One new development in the energy sector is the temporary storage of renewable energy. For example, energy can be stored in a community battery. Research by RIVM shows that an accident with such a battery energy storage system could have consequences for people in the vicinity. Although the chances of this happening are small, it is good to take precautions. RIVM will prepare instructions on how to calculate the safe distance for such systems.

Temporarily storing renewable energy

Most renewable energy is generated when the sun is shining or when it is windy. However, these are often not the times when people use the most energy. We therefore need systems to store energy temporarily. Such battery energy storage systems can be as big as a shipping container. Due to the transition to renewable energy, more and more of these systems will be installed in the coming years – for example, as community batteries in a residential area.
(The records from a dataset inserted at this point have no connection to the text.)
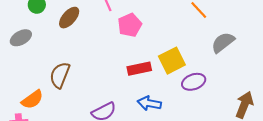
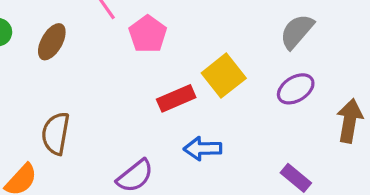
purple ellipse: (194, 82) -> (296, 89), moved

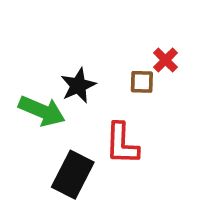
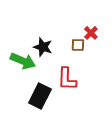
black star: (78, 85) -> (43, 47), turned -30

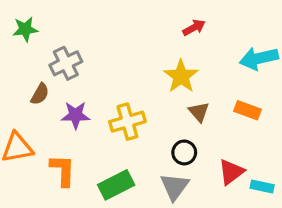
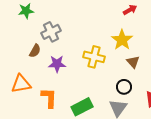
yellow cross: (127, 122) -> (94, 57), moved, turned 30

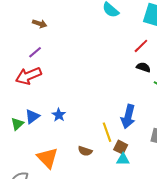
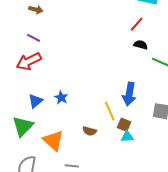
purple line: (35, 52) -> (34, 38), turned 72
green triangle: (17, 124) -> (23, 126), moved, size x1.6

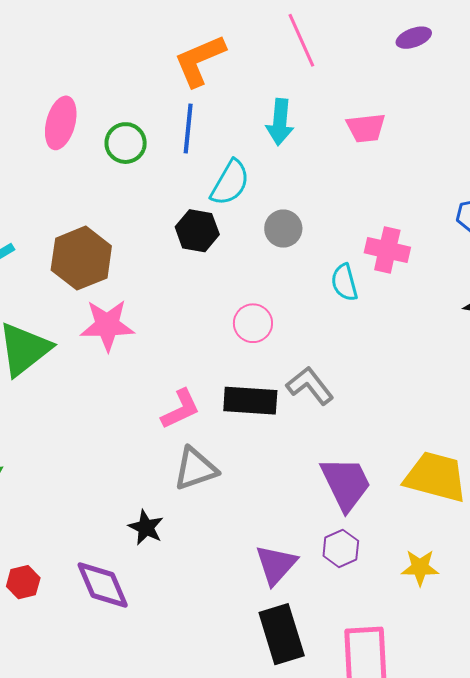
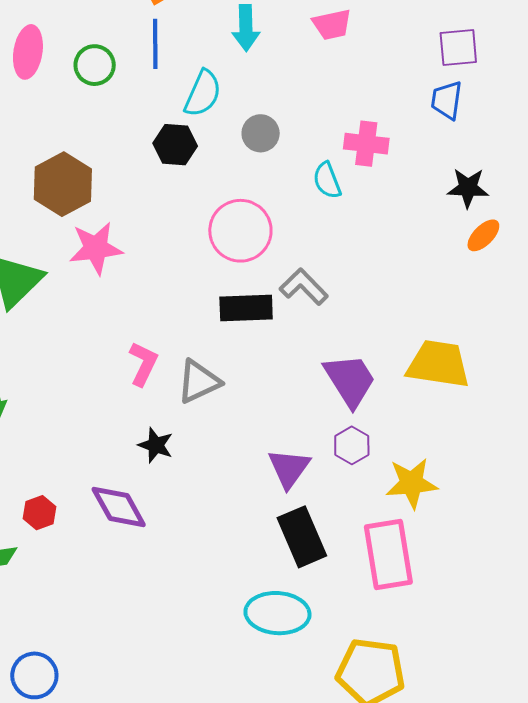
pink circle: (253, 323) -> (240, 231), size x1.6
pink L-shape: (180, 409) -> (143, 364), moved, turned -33
yellow star: (420, 568) -> (412, 483), moved, size x1.4

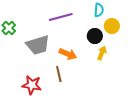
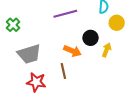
black circle: (95, 36) -> (90, 38), moved
gray trapezoid: (38, 45) -> (29, 54), moved

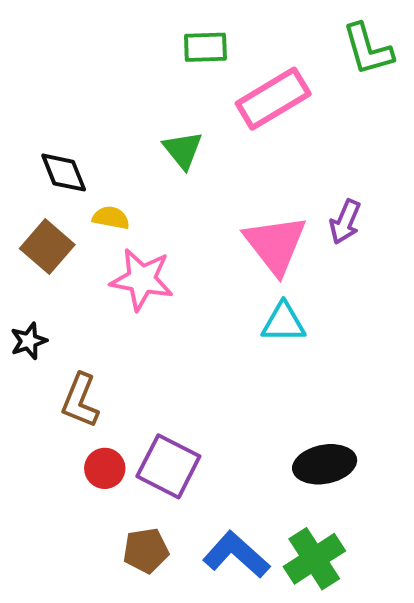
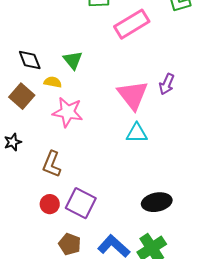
green triangle: (183, 150) -> (73, 60), moved
brown L-shape: (80, 401) -> (52, 164), moved
brown pentagon: (146, 551) -> (70, 244), turned 30

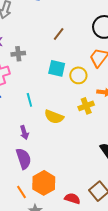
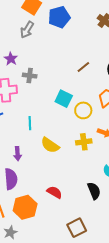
brown line: (59, 34) -> (83, 67), moved
red semicircle: (72, 198) -> (54, 192), moved

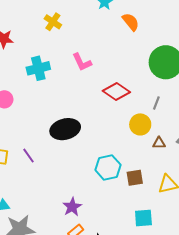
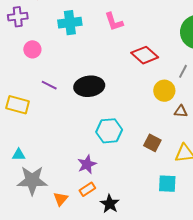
purple line: (29, 156) -> (49, 85), moved, turned -35
cyan hexagon: (108, 167) -> (109, 131), moved
brown square: (135, 178) -> (152, 143), turned 30
cyan square: (143, 218) -> (167, 184), moved

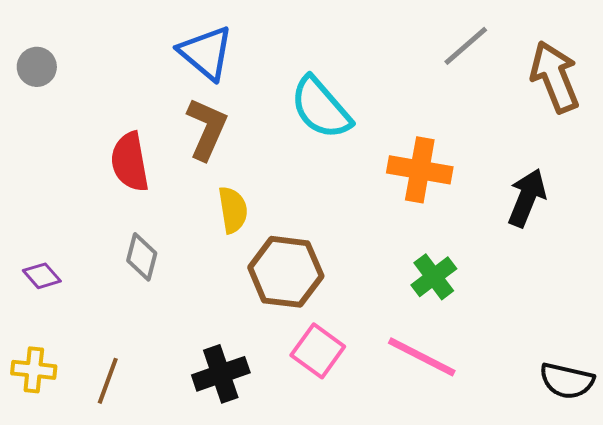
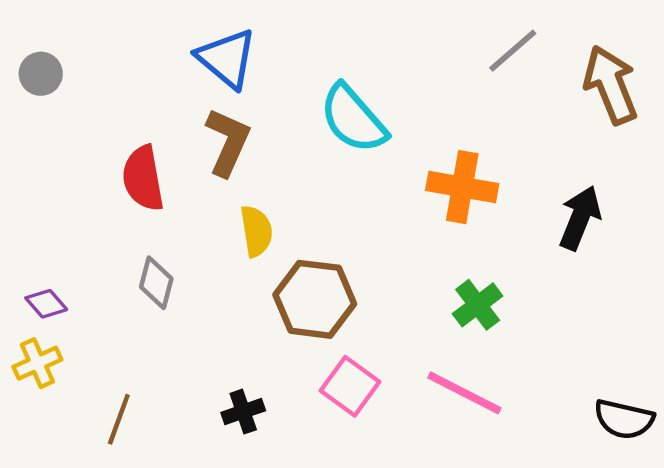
yellow cross: (34, 370) -> (37, 363), moved, turned -30
black cross: (221, 374) -> (243, 412), size x0.7

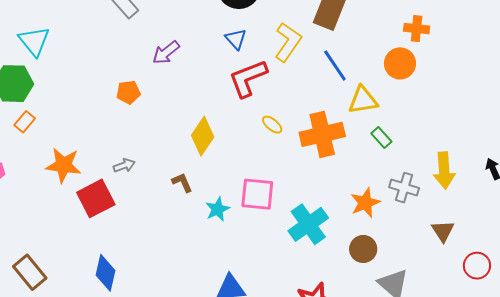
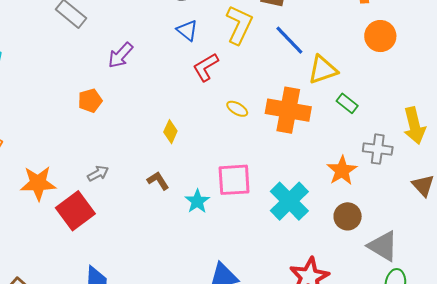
orange circle: (400, 63) -> (380, 36), moved
red L-shape: (248, 78) -> (206, 67), size x0.7
orange cross: (322, 134) -> (288, 110), turned 33
yellow diamond: (203, 136) -> (170, 132), size x0.6

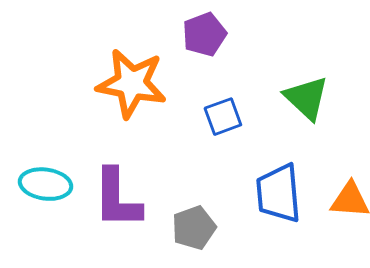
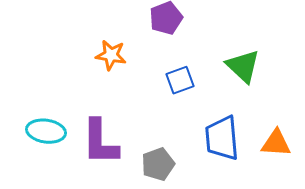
orange star: (132, 83) -> (111, 55), size x0.6

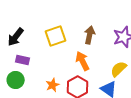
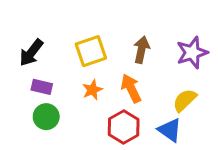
green circle: (16, 80) -> (46, 117), moved
orange star: (53, 85) -> (92, 90), moved

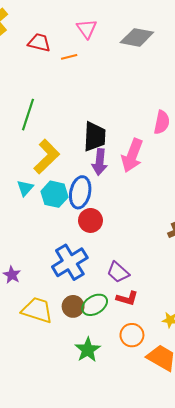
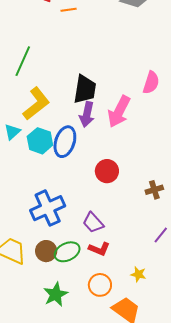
red circle: (90, 220) -> (107, 171), moved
Accidents unlikely, yet storage systems can be dangerous

RIVM has investigated the ways in which these storage systems could be dangerous to people in the vicinity. An accident with an energy storage system with lithium-ion batteries could result in a fire, an explosion or a toxic cloud. This has already happened a few times abroad and, on one occasion, also in the Netherlands.

The effects of an explosion and toxic cloud can be large, potentially leading to casualties in the vicinity of the accident. The likelihood of casualties is low, but it does call for precautionary measures.

Setting rules based on research

There is no national legislation yet on where these storage systems can be installed safely, such as rules on the minimum distance from houses. As part of a new study, therefore, RIVM will prepare instructions on how to calculate this distance precisely. RIVM recommends that the Ministry of Infrastructure and Water Management start taking these minimum distances into account in policy.